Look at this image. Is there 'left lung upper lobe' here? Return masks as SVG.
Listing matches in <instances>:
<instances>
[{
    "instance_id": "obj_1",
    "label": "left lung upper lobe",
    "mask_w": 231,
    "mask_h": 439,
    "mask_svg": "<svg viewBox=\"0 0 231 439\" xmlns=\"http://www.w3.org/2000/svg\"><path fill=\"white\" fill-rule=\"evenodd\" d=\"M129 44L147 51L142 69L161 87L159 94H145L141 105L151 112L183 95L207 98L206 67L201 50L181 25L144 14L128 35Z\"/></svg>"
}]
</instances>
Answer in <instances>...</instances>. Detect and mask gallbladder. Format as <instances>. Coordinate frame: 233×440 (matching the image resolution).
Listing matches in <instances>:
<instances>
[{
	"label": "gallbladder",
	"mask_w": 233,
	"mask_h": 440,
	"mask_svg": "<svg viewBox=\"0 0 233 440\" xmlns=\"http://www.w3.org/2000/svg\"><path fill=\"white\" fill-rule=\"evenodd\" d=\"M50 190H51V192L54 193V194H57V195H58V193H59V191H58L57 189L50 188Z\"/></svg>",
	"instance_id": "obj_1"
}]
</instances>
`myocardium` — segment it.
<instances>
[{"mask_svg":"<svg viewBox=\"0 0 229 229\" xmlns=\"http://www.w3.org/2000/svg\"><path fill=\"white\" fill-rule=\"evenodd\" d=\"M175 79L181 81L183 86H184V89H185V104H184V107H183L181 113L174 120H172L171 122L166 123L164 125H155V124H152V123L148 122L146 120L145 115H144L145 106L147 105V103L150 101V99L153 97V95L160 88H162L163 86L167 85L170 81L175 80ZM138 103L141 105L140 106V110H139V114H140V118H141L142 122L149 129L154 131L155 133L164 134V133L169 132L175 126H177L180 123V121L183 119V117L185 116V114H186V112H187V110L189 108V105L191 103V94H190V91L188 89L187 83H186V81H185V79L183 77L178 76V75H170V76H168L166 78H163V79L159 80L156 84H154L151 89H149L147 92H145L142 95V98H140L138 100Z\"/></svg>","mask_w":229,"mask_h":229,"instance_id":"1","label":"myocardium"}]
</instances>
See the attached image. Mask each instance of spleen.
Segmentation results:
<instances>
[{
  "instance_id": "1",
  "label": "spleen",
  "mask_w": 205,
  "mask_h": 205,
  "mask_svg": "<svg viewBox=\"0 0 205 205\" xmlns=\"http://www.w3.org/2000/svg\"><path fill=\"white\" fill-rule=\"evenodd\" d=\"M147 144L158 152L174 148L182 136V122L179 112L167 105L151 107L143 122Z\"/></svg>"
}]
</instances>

━━━━━━━━

Exercise: Output the whole listing exactly as given.

Response:
Look at this image. Is there 'left lung upper lobe' here? Return masks as SVG.
Listing matches in <instances>:
<instances>
[{
    "instance_id": "obj_1",
    "label": "left lung upper lobe",
    "mask_w": 231,
    "mask_h": 439,
    "mask_svg": "<svg viewBox=\"0 0 231 439\" xmlns=\"http://www.w3.org/2000/svg\"><path fill=\"white\" fill-rule=\"evenodd\" d=\"M129 44L147 51L142 69L161 87L159 94H145L141 105L151 112L183 95L207 98L206 67L201 50L181 25L144 14L128 35Z\"/></svg>"
}]
</instances>
Answer in <instances>...</instances>. Detect and mask gallbladder. Format as <instances>. Coordinate frame: 233×440 (matching the image resolution).
Listing matches in <instances>:
<instances>
[{
	"label": "gallbladder",
	"mask_w": 233,
	"mask_h": 440,
	"mask_svg": "<svg viewBox=\"0 0 233 440\" xmlns=\"http://www.w3.org/2000/svg\"><path fill=\"white\" fill-rule=\"evenodd\" d=\"M50 190H51V192L54 193V194H57V195H58V193H59V191H58L57 189L50 188Z\"/></svg>",
	"instance_id": "obj_1"
}]
</instances>
`myocardium` — segment it.
<instances>
[{"mask_svg":"<svg viewBox=\"0 0 229 229\" xmlns=\"http://www.w3.org/2000/svg\"><path fill=\"white\" fill-rule=\"evenodd\" d=\"M175 79L181 81L183 86H184V89H185V104H184V107H183L181 113L174 120H172L171 122L166 123L164 125H155V124H152V123L148 122L146 120L145 115H144L145 106L147 105V103L150 101V99L153 97V95L160 88H162L163 86L167 85L170 81L175 80ZM138 103L141 105L140 106V110H139V114H140V118H141L142 122L149 129L154 131L155 133L164 134V133L169 132L175 126H177L180 123V121L183 119V117L185 116V114H186V112H187V110L189 108V105L191 103V94H190V91L188 89L187 83H186V81H185V79L183 77L178 76V75H170V76H168L166 78H163V79L159 80L156 84H154L151 89H149L147 92H145L142 95V98H140L138 100Z\"/></svg>","mask_w":229,"mask_h":229,"instance_id":"1","label":"myocardium"}]
</instances>
See the attached image. Mask each instance of spleen.
Segmentation results:
<instances>
[{
  "instance_id": "1",
  "label": "spleen",
  "mask_w": 205,
  "mask_h": 205,
  "mask_svg": "<svg viewBox=\"0 0 205 205\" xmlns=\"http://www.w3.org/2000/svg\"><path fill=\"white\" fill-rule=\"evenodd\" d=\"M147 144L158 152L174 148L182 136V122L179 112L167 105L151 107L143 122Z\"/></svg>"
}]
</instances>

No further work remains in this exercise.